There are other files that are not addressed by the Disk Cleanup utility. There are gobs of temporary files generated by the operating system and your applications that just hang around after they are no longer needed, and they are not always in a Temp folder The number of these files will vary greatly from one user to the next, depending on installed applications and the normal daily use of the computer. These files end in .tmp and are generally no longer of any use once the session that generated them is closed. A lot of these files reside in the Windows folder or Windows subfolders.
These files are most easily cleaned out using Windows Search. Go to Start > Search (If you have installed the Windows Desktop Search, you'll have to scroll down to Click here to use Search Companion, and click there) and then click on All files and folders. After you have opened the dropdown for All files and folders, in the textbox for All or part of the file name: type in "*.tmp" (without the quotes). Then click the dropdown for More advanced options and put a check in the box by Search system folders, Search hidden files and folders, and Search subfolders. Then click Search.

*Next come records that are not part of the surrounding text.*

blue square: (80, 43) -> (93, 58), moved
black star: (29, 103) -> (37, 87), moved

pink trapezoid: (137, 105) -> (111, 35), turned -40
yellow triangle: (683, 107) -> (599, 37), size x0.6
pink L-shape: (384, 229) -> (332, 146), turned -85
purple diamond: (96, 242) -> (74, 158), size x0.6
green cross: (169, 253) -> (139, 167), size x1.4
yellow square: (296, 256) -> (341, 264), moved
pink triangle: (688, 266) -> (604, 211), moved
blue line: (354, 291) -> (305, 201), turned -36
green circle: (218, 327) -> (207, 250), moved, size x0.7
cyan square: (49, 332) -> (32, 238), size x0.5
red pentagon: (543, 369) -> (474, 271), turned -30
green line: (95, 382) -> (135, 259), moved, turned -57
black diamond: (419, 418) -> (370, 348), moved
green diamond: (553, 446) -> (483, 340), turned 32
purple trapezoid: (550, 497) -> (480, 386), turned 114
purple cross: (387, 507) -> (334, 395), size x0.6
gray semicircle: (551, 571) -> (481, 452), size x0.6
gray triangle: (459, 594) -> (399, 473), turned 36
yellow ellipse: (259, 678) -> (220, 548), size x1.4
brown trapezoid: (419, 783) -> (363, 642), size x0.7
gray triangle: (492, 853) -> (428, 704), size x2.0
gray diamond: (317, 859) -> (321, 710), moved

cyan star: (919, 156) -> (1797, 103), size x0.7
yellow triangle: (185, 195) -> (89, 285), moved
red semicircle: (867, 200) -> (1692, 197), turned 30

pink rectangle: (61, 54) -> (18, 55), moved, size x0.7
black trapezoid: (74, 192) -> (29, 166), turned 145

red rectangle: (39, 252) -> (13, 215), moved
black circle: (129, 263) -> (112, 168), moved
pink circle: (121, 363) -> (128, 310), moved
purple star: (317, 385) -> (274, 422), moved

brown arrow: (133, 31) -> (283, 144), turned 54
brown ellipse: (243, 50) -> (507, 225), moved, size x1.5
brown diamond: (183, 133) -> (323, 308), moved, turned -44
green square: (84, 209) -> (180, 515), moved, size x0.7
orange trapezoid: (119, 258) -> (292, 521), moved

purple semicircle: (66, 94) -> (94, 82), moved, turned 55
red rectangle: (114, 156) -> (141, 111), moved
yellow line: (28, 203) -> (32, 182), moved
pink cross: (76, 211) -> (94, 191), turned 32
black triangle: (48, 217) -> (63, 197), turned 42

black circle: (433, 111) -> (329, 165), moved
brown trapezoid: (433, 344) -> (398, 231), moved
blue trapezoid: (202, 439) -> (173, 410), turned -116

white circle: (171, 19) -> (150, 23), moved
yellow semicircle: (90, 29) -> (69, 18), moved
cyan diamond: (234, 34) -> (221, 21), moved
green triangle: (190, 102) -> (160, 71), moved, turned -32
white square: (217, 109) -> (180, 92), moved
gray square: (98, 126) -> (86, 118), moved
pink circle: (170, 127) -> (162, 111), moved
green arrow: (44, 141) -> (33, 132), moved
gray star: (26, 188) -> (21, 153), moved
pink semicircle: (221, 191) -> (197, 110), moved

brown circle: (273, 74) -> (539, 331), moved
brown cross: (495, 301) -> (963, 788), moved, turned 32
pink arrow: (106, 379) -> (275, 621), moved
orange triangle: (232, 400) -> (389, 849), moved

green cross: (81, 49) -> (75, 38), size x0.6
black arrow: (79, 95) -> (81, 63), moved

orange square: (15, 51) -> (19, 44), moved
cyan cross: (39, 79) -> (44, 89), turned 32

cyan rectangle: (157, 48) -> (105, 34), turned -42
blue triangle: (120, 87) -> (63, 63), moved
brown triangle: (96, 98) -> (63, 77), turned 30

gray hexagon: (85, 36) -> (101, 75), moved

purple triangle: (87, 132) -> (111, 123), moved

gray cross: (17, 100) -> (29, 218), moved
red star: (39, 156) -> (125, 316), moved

When the search has completed, click on Date Modified at the top right of the pane displaying the list of files to sort them by oldest first, and then click Date Modified once more to resort them into youngest first. There will probably be a handful of folders such as msinst.tmp or msdownld.tmp or an assortment of letters and numbers.tmp. These are usually empty or contain only one or two small files, and can be ignored. I usually delete everything that is older than two weeks. If you wish to be a bit more conservative, go for everything older than a month. The easiest way to delete a large number of files like this is to scroll to the bottom of the pane (if you have sorted for youngest first), and left-click the last file. Scroll back up to the youngest file you want to include (two weeks old, one month old, or whatever you feel comfortable with) then hold down the shift key and left-click on the file. This will highlight all the files in between. Release the shift key, then right-click in the highlighted area and select Delete.
Leave these in the recycle bin for three or four days. If your computer continues to operate normally and you don't get any messages from Windows about unable to find... files, then you can empty the recycle bin. I recently recovered 3.5GB of space on one of my PC's that I hadn't run this procedure on for quite a while.